A variable- (also changeable-,electronic-, or dynamic-) message sign, often abbreviated VMS, CMS, or DMS, and in the UK known as a matrix sign, is an electronic traffic sign often used on roadways to give travelers information about special events. Such signs warn of traffic congestion, accidents, incidents, roadwork zones, or speed limits on a specific highway segment. In urban areas, VMS are used within parking guidance and information systems to guide drivers to available car parking spaces. They may also ask vehicles to take alternative routes, limit travel speed, warn of duration and location of the incidents or just inform of the traffic conditions.
VMS's were deployed at least as early as the 1950s on the New Jersey Turnpike. The NJ Turnpike's signs of that period, and up to around 2012, were capable of displaying a few messages in neon, all oriented around warning drivers to slow down: "REDUCE SPEED", followed by a warning of either construction, accident, congestion, ice, snow, or fog at a certain distance ahead. The New Jersey Turnpike Authority replaced those signs (along with 1990s-vintage dot-matrix VMS's along the Garden State Parkway) with more flexible electronic signs between 2010 and 2016.
The current VMS systems are largely deployed on freeways, trunk highways, or in work zones.

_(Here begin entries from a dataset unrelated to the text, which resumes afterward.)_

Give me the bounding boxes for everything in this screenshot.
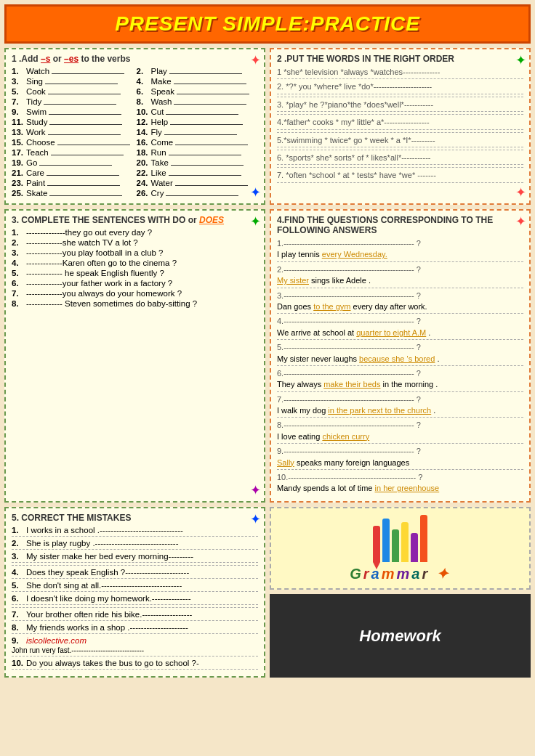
section-4: 4.FIND THE QUESTIONS CORRESPONDING TO TH…: [270, 209, 531, 503]
list-item: 1.--------------------------------------…: [277, 238, 523, 262]
list-item: 4.-------------Karen often go to the cin…: [12, 259, 258, 267]
list-item: 11.Study: [12, 118, 134, 126]
list-item: 20.Take: [137, 158, 259, 167]
list-item: 9.--------------------------------------…: [277, 446, 523, 470]
list-item: 10.-------------------------------------…: [277, 472, 523, 495]
list-item: 16.Come: [137, 138, 259, 147]
page-title: PRESENT SIMPLE:PRACTICE: [4, 4, 531, 44]
section-3-content: 1.--------------they go out every day ? …: [12, 228, 258, 308]
list-item: 9.islcollective.com: [12, 636, 258, 645]
list-item: 3.-------------you play football in a cl…: [12, 248, 258, 257]
list-item: 5.*swimming * twice* go * week * a *I*--…: [277, 135, 523, 150]
star-decoration: ✦: [515, 214, 526, 229]
list-item: 1.--------------they go out every day ?: [12, 228, 258, 237]
section-1-content: 1.Watch 3.Sing 5.Cook 7.Tidy 9.Swim 11.S…: [12, 67, 258, 199]
list-item: 5.Cook: [12, 87, 134, 96]
homework-label: Homework: [359, 627, 441, 646]
list-item: 5.--------------------------------------…: [277, 342, 523, 366]
list-item: 4.*father* cooks * my* little* a*-------…: [277, 117, 523, 132]
list-item: 10.Cut: [137, 107, 259, 116]
list-item: 1.Watch: [12, 67, 134, 76]
list-item: 24.Water: [137, 179, 259, 187]
list-item: 19.Go: [12, 158, 134, 167]
list-item: 22.Like: [137, 168, 259, 177]
list-item: 2.She is play rugby .-------------------…: [12, 539, 258, 548]
list-item: 2.--------------------------------------…: [277, 264, 523, 288]
page: PRESENT SIMPLE:PRACTICE 1 .Add –s or –es…: [0, 0, 535, 756]
list-item: 8.------------- Steven sometimes do baby…: [12, 299, 258, 308]
star-decoration: ✦: [250, 482, 261, 498]
pencil-yellow: [401, 522, 409, 562]
pencils-decoration: [373, 515, 427, 562]
section-2-content: 1 *she* television *always *watches-----…: [277, 67, 523, 183]
list-item: 21.Care: [12, 168, 134, 177]
list-item: 3.My sister make her bed every morning--…: [12, 552, 258, 561]
grammar-image-area: Grammar ✦: [270, 507, 531, 590]
section-1: 1 .Add –s or –es to the verbs 1.Watch 3.…: [4, 48, 265, 205]
list-item: 3.Sing: [12, 77, 134, 86]
list-item: 2.Play: [137, 67, 259, 76]
list-item: 25.Skate: [12, 189, 134, 198]
section-1-col1: 1.Watch 3.Sing 5.Cook 7.Tidy 9.Swim 11.S…: [12, 67, 134, 199]
grammar-label: Grammar ✦: [350, 565, 451, 582]
pencil-orange: [420, 515, 427, 562]
section-5-heading: 5. CORRECT THE MISTAKES: [12, 513, 258, 523]
list-item: 1.I works in a school .-----------------…: [12, 526, 258, 535]
list-item: 6.-------------your father work in a fac…: [12, 279, 258, 288]
section-3: 3. COMPLETE THE SENTENCES WITH DO or DOE…: [4, 209, 265, 503]
section-5-content: 1.I works in a school .-----------------…: [12, 526, 258, 670]
list-item: 3. *play* he ?*piano*the *does*well*----…: [277, 99, 523, 115]
homework-box: Homework: [270, 594, 531, 678]
list-item: 6.Speak: [137, 87, 259, 96]
list-item: 4.--------------------------------------…: [277, 316, 523, 340]
list-item: 6.I doesn't like doing my homework.-----…: [12, 594, 258, 603]
section-3-heading: 3. COMPLETE THE SENTENCES WITH DO or DOE…: [12, 215, 258, 225]
list-item: 10.Do you always takes the bus to go to …: [12, 659, 258, 667]
list-item: 5.------------- he speak English fluentl…: [12, 269, 258, 277]
list-item: 7.Tidy: [12, 97, 134, 106]
list-item: 8.Wash: [137, 97, 259, 106]
list-item: 18.Run: [137, 148, 259, 157]
section-2: 2 .PUT THE WORDS IN THE RIGHT ORDER 1 *s…: [270, 48, 531, 205]
section-1-col2: 2.Play 4.Make 6.Speak 8.Wash 10.Cut 12.H…: [137, 67, 259, 199]
list-item: John run very fast.---------------------…: [12, 646, 258, 654]
list-item: 7.--------------------------------------…: [277, 394, 523, 418]
star-decoration: ✦: [515, 52, 526, 68]
list-item: 4.Make: [137, 77, 259, 86]
list-item: 6. *sports* she* sorts* of * likes*all*-…: [277, 153, 523, 168]
list-item: 7.Your brother often ride his bike.-----…: [12, 610, 258, 619]
section-2-heading: 2 .PUT THE WORDS IN THE RIGHT ORDER: [277, 54, 523, 64]
list-item: 5.She don't sing at all.----------------…: [12, 581, 258, 590]
section-4-content: 1.--------------------------------------…: [277, 238, 523, 495]
star-decoration: ✦: [250, 184, 261, 200]
pencil-blue: [382, 519, 390, 562]
list-item: 7.-------------you always do your homewo…: [12, 289, 258, 298]
list-item: 7. *often *school * at * tests* have *we…: [277, 170, 523, 182]
section-5: 5. CORRECT THE MISTAKES 1.I works in a s…: [4, 507, 265, 678]
star-decoration: ✦: [250, 214, 261, 229]
pencil-red: [373, 526, 380, 562]
list-item: 26.Cry: [137, 189, 259, 198]
star-decoration: ✦: [515, 184, 526, 200]
list-item: 12.Help: [137, 118, 259, 126]
pencil-green: [392, 529, 399, 562]
list-item: 8.My friends works in a shop .----------…: [12, 623, 258, 632]
list-item: 8.--------------------------------------…: [277, 420, 523, 444]
list-item: 14.Fly: [137, 128, 259, 137]
section-1-heading: 1 .Add –s or –es to the verbs: [12, 54, 258, 64]
list-item: 9.Swim: [12, 107, 134, 116]
list-item: 6.--------------------------------------…: [277, 368, 523, 392]
list-item: 23.Paint: [12, 179, 134, 187]
list-item: 13.Work: [12, 128, 134, 137]
section-4-heading: 4.FIND THE QUESTIONS CORRESPONDING TO TH…: [277, 215, 523, 235]
list-item: 15.Choose: [12, 138, 134, 147]
pencil-purple: [411, 533, 418, 562]
star-decoration: ✦: [250, 52, 261, 68]
list-item: 17.Teach: [12, 148, 134, 157]
star-decoration: ✦: [250, 511, 261, 527]
list-item: 1 *she* television *always *watches-----…: [277, 67, 523, 79]
list-item: 4.Does they speak English ?-------------…: [12, 568, 258, 577]
list-item: 3.--------------------------------------…: [277, 290, 523, 314]
list-item: 2. *?* you *where* live *do*------------…: [277, 81, 523, 97]
list-item: 2.-------------she watch TV a lot ?: [12, 238, 258, 247]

On the interchange of I-5 and SR 120 in San Joaquin County, California, an automated visibility and speed warning system was installed in 1996 to warn traffic of reduced visibility due to fog (where tule fog is a common problem in the winter), and of slow or stopped traffic.
Message Signs were deployed in Ontario during the 1990s in the Greater Toronto Area and are now being upgraded on 400 series Highways in the GTA as well as two pilot secondary highways in northeastern Ontario.